The longevity of the memory B cell depletion may be a key contributor to the mechanism of “induction therapy” activity of these pulsed immune-reconstitution treatments. Pathogenic memory cell repopulation may be a simple reason for treatment failures, requiring re-dosing, which occurs with cladribine and alemtuzumab [
5,
7‐
9]. Furthermore, it remains to be established whether the peripheral memory B cell compartment has value as a biomarker for response to disease activity, therapy and as an indicator for retreatment, as occurs in a number of other neurological and non-neurological, CD20 depletion-sensitive autoimmune conditions [
28‐
30].
Although we have placed emphasis on the potential role of the memory B cell, the thymus is targeted by cladribine [
35] and T cells still harbour elevated DCK levels, compared to other tissues, and are depleted. Furthermore, the action of cladribine may block the antigen presentation function of memory B cells and thus silence the remaining autoreactive T cells, using mechanisms suggested for CD20-depleting antibodies [
4]. Therefore, cladribine may control MS via an action on both T and B lymphocytes, notably as T cell activities are integrally involved in B cell function.
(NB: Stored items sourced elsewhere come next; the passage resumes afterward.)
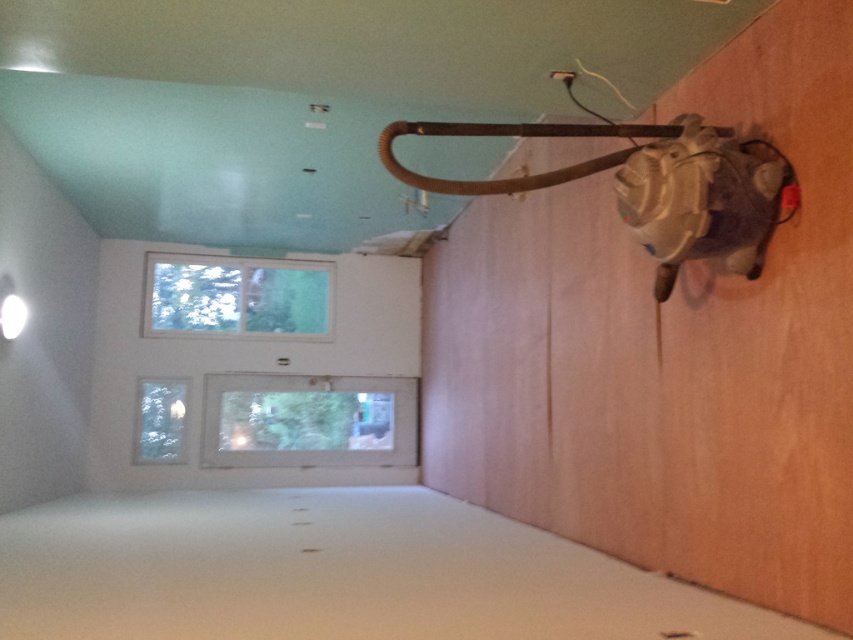 Does clear glass window at center appear on the right side of clear glass window at lower left?

Yes, clear glass window at center is to the right of clear glass window at lower left.

Is point (345, 408) farther from camera compared to point (167, 417)?

Yes.

Between point (343, 442) and point (160, 406), which one is positioned in front?

Point (160, 406)

Identify the location of clear glass window at center. This screenshot has height=640, width=853. coord(308,420).

Does clear glass window at center have a greater width compared to clear glass window at upper center?

Correct, the width of clear glass window at center exceeds that of clear glass window at upper center.

Which is in front, point (380, 396) or point (321, 323)?

Point (380, 396)

Where is `clear glass window at center`? clear glass window at center is located at coordinates (308, 420).

Who is lower down, clear glass window at upper center or clear glass window at lower left?

Positioned lower is clear glass window at lower left.

Is clear glass window at upper center closer to the viewer compared to clear glass window at lower left?

No, it is not.

Describe the element at coordinates (235, 296) in the screenshot. The width and height of the screenshot is (853, 640). I see `clear glass window at upper center` at that location.

At what (x,y) coordinates should I click in order to perform the action: click on clear glass window at upper center. Please return your answer as a coordinate pair (x, y). Looking at the image, I should click on (235, 296).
However, the importance of memory B cells is consistent with the potential genetic and infectious aetiology of MS [
36]; the pathology that is associated with memory B cell accumulation during attacks [
27,
37], the generation of nerve and oligodendrocyte cytotoxic molecules and ectopic B cell follicle formation [
4,
27,
38]; and importantly the response to effective DMT [
4]. Epstein Barr Virus is believed to be an aetiological trigger of MS and drives the production of memory B cells, which may become relatively T cell-independent, and perhaps more autoimmune prone, due to B the antigen receptor and CD40-signalling mimics created by the virus [
36,
39].
The data presented here indicates that cladribine depletes memory B cells, in addition to T cells, and suggest that memory B cells could possibly be useful targets for the development of new, specific and better tolerated drugs for MS treatment. Also, in the shorter term, it is possible that we will be able to improve effectiveness and patient safety by routinely monitoring memory B cell levels. The oral and subcutaneous routes produce cladribine with defined pharmacokinetics that allow bioequivalent doses to be selected [
31]. Our subcutaneous cladribine protocol was originally developed for compassionate use for people without access to treatment, rather than an alternative to the commercial product. As such it has only been administered to PwMS from a few local centres within the UK. This may change as our experience becomes published and neurologists and nurses become comfortable using the oral formulation that has been licensed and is available for use in highly active relapsing MS within the UK and the rest of Europe [
10]. This could lead to the development of treatment options for all people with MS.